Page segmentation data
***
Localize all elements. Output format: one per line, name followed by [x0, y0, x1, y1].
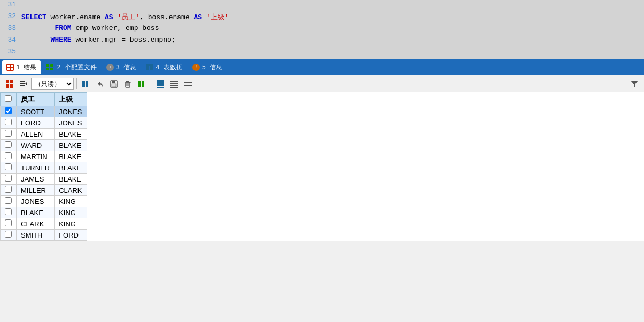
toolbar-view3-btn[interactable] — [182, 77, 195, 90]
line-number: 32 — [0, 12, 21, 20]
line-number: 31 — [0, 1, 21, 9]
row-checkbox-input[interactable] — [5, 175, 12, 182]
table-row[interactable]: ALLENBLAKE — [1, 129, 87, 140]
row-checkbox-input[interactable] — [5, 130, 12, 137]
svg-rect-34 — [138, 81, 141, 84]
tab-info2[interactable]: !5 信息 — [188, 60, 227, 74]
svg-rect-18 — [20, 83, 25, 84]
cell-employee: SMITH — [17, 230, 55, 241]
toolbar-save-btn[interactable] — [107, 77, 120, 90]
toolbar-right — [628, 77, 641, 90]
tab-label-info1: 3 信息 — [116, 63, 136, 72]
tab-tabledata[interactable]: 4 表数据 — [142, 60, 187, 74]
toolbar-refresh-btn[interactable] — [80, 77, 92, 90]
svg-rect-3 — [11, 68, 13, 70]
svg-rect-47 — [184, 82, 192, 83]
filter-btn[interactable] — [628, 77, 641, 90]
select-all-checkbox[interactable] — [5, 95, 12, 102]
row-checkbox[interactable] — [1, 185, 17, 196]
svg-rect-28 — [126, 81, 129, 82]
svg-rect-5 — [50, 64, 53, 67]
row-checkbox-input[interactable] — [5, 152, 12, 159]
toolbar-undo-btn[interactable] — [94, 77, 106, 90]
row-checkbox[interactable] — [1, 207, 17, 218]
tab-config[interactable]: 2 个配置文件 — [42, 60, 100, 74]
sql-content: SELECT worker.ename AS '员工', boss.ename … — [21, 12, 644, 22]
row-checkbox[interactable] — [1, 117, 17, 129]
svg-marker-20 — [25, 82, 27, 85]
col-header-checkbox — [1, 93, 17, 106]
row-checkbox[interactable] — [1, 162, 17, 174]
row-checkbox-input[interactable] — [5, 208, 12, 215]
table-row[interactable]: SMITHFORD — [1, 230, 87, 241]
table-row[interactable]: BLAKEKING — [1, 207, 87, 218]
table-row[interactable]: SCOTTJONES — [1, 106, 87, 117]
cell-boss: KING — [55, 196, 87, 207]
toolbar-config-btn[interactable] — [135, 77, 148, 90]
svg-rect-0 — [7, 65, 10, 67]
cell-employee: MARTIN — [17, 151, 55, 162]
row-checkbox[interactable] — [1, 140, 17, 151]
table-row[interactable]: JONESKING — [1, 196, 87, 207]
row-checkbox[interactable] — [1, 106, 17, 117]
result-icon — [6, 64, 14, 71]
cell-boss: CLARK — [55, 185, 87, 196]
svg-rect-38 — [157, 80, 164, 82]
svg-rect-14 — [10, 80, 13, 83]
row-checkbox[interactable] — [1, 151, 17, 162]
table-row[interactable]: MARTINBLAKE — [1, 151, 87, 162]
info-icon: i — [106, 64, 114, 71]
row-checkbox-input[interactable] — [5, 107, 12, 114]
tab-label-result: 1 结果 — [16, 63, 36, 72]
col-header-employee: 员工 — [17, 93, 55, 106]
table-row[interactable]: JAMESBLAKE — [1, 174, 87, 185]
table-row[interactable]: MILLERCLARK — [1, 185, 87, 196]
row-checkbox[interactable] — [1, 196, 17, 207]
cell-employee: WARD — [17, 140, 55, 151]
row-checkbox-input[interactable] — [5, 231, 12, 238]
toolbar-view1-btn[interactable] — [154, 77, 167, 90]
svg-rect-27 — [112, 84, 116, 87]
svg-rect-7 — [50, 68, 53, 70]
svg-rect-48 — [184, 84, 192, 84]
cell-boss: KING — [55, 207, 87, 218]
svg-rect-26 — [112, 81, 115, 83]
svg-rect-49 — [184, 85, 192, 86]
line-number: 35 — [0, 48, 21, 56]
row-checkbox-input[interactable] — [5, 186, 12, 193]
svg-rect-10 — [150, 66, 153, 68]
toolbar-view2-btn[interactable] — [168, 77, 181, 90]
toolbar-delete-btn[interactable] — [121, 77, 134, 90]
tab-result[interactable]: 1 结果 — [2, 60, 41, 74]
svg-rect-23 — [82, 84, 85, 87]
data-table: 员工 上级 SCOTTJONESFORDJONESALLENBLAKEWARDB… — [0, 92, 87, 241]
svg-rect-24 — [86, 84, 88, 87]
cell-employee: JONES — [17, 196, 55, 207]
toolbar-dropdown-btn[interactable] — [17, 77, 30, 90]
separator-1 — [76, 78, 77, 89]
row-checkbox[interactable] — [1, 174, 17, 185]
msg-icon: ! — [192, 64, 200, 71]
sql-line: 33 FROM emp worker, emp boss — [0, 23, 644, 35]
tab-label-tabledata: 4 表数据 — [156, 63, 182, 72]
row-checkbox-input[interactable] — [5, 119, 12, 125]
svg-rect-9 — [146, 66, 149, 68]
row-checkbox-input[interactable] — [5, 219, 12, 226]
row-checkbox-input[interactable] — [5, 141, 12, 148]
table-row[interactable]: WARDBLAKE — [1, 140, 87, 151]
svg-rect-17 — [20, 81, 25, 82]
svg-rect-36 — [138, 84, 141, 87]
readonly-select[interactable]: （只读） 可编辑 — [31, 78, 74, 90]
row-checkbox[interactable] — [1, 230, 17, 241]
table-icon — [146, 64, 153, 71]
table-row[interactable]: CLARKKING — [1, 218, 87, 230]
row-checkbox-input[interactable] — [5, 197, 12, 204]
table-row[interactable]: TURNERBLAKE — [1, 162, 87, 174]
toolbar-grid-btn[interactable] — [3, 77, 16, 90]
cell-boss: BLAKE — [55, 151, 87, 162]
row-checkbox-input[interactable] — [5, 163, 12, 170]
tab-info1[interactable]: i3 信息 — [102, 60, 141, 74]
table-row[interactable]: FORDJONES — [1, 117, 87, 129]
row-checkbox[interactable] — [1, 129, 17, 140]
row-checkbox[interactable] — [1, 218, 17, 230]
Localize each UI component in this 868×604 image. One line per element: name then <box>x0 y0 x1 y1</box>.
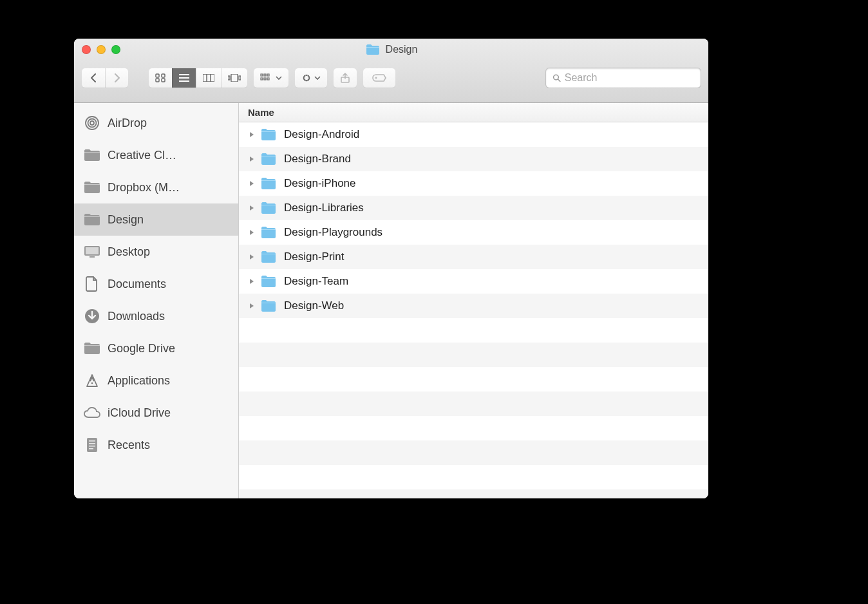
***
*Goal of the exercise:*
Copy out each line of the entries that holds "Localize".

*Response:*
Localize all elements. Output format: one per line, name followed by [x0, y0, x1, y1].
Localize each UI component in this 868×604 image. One line per element: name then <box>x0 y0 x1 y1</box>.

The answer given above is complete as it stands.